LONDON • A prominent British surgeon who etched his initials onto the livers of two patients, in a case that shocked many with its audacity, has been convicted of assault.
Simon Bramhall - who gained fame in 2010 after successfully transplanting a plane-crash victim's liver into a patient - pleaded guilty in England last Thursday to two counts of assault by beating.
The case has divided opinion in Britain. Many have expressed outrage, while others - including some former patients - have defended him.
According to British news reports, Bramhall, 53, admitted to using an argon beam - an electrified gas jet that liver surgeons typically employ to stanch bleeding or to mark an area of operation on an organ - to etch "SB", his initials, onto the livers.
Argon beam marks are usually not harmful and would normally disappear. But they were apparently discovered by a colleague when one of the patients underwent a follow-up operation.
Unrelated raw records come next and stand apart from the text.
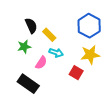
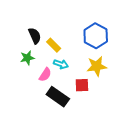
red square: (76, 73) -> (82, 85), turned -32
black rectangle: (28, 84) -> (58, 97), moved

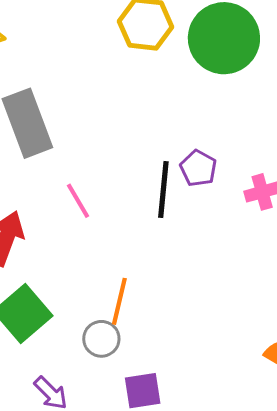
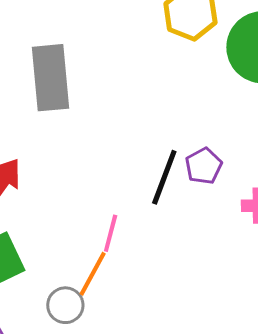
pink line: (78, 201) -> (111, 233), moved, turned 30

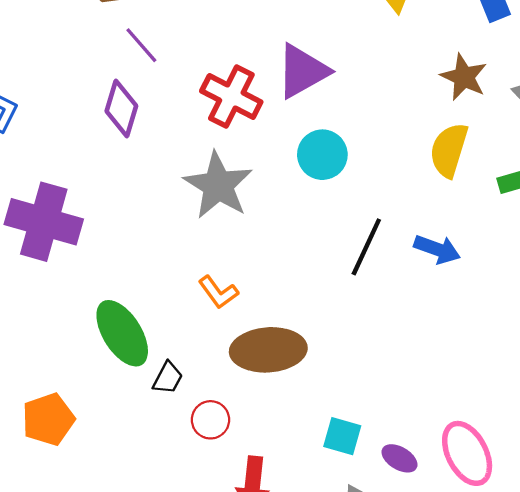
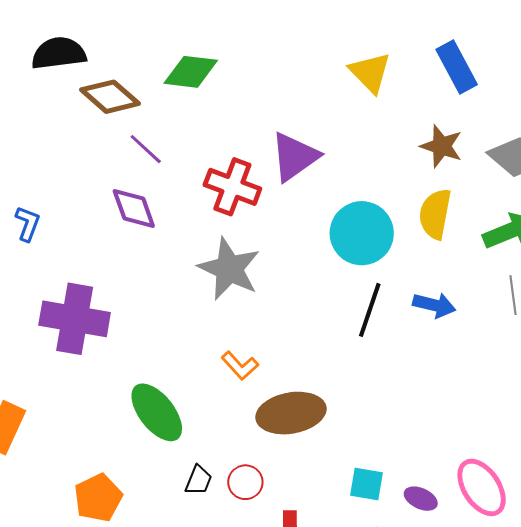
purple diamond: (121, 108) -> (134, 208), turned -30
cyan circle: (322, 155) -> (362, 233), moved, size x1.4
black trapezoid: (168, 378) -> (198, 480), moved

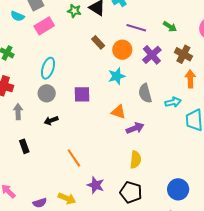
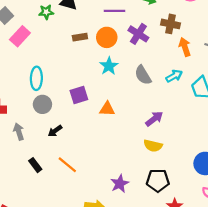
brown rectangle: (98, 42) -> (80, 37), turned -40
orange triangle: (119, 112) -> (107, 109), moved
purple arrow: (135, 128) -> (154, 119), moved
orange line: (74, 158) -> (67, 165), moved
yellow semicircle: (136, 160) -> (153, 146), turned 114
purple star: (96, 185) -> (120, 184), turned -30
Bramhall was subsequently suspended from his position as a consultant surgeon at Birmingham's Queen Elizabeth hospital in 2013.
He resigned a year later, and said his act had been a mistake.
Lead prosecutor Tony Badenoch said that Bramhall's guilty pleas "represent an acceptance that that which he did was not just ethically wrong but criminally wrong".
The surgeon's actions, he said, were "a highly unusual and complex case" without precedent in criminal law.
"It was an intentional application of unlawful force to a patient whilst anaesthetised," he said. "His acts in marking the livers of those patients were deliberate and conscious acts."
Prosecutors said they had accepted a plea submitted by Bramhall denying a more serious charge - assault causing actual bodily harm.
According to reports, Bramhall was released on unconditional bail, with a sentencing hearing scheduled for January. Assault can be punished with a fine, community service or, in the most serious cases, a jail sentence of up to six months.
Ms Tracy Scriven, one of Bramhall's former patients, came to his defence.
"I wouldn't have cared if he did it to me," she told The Birmingham Mail in 2014, after Bramhall was suspended. "The man saved my life."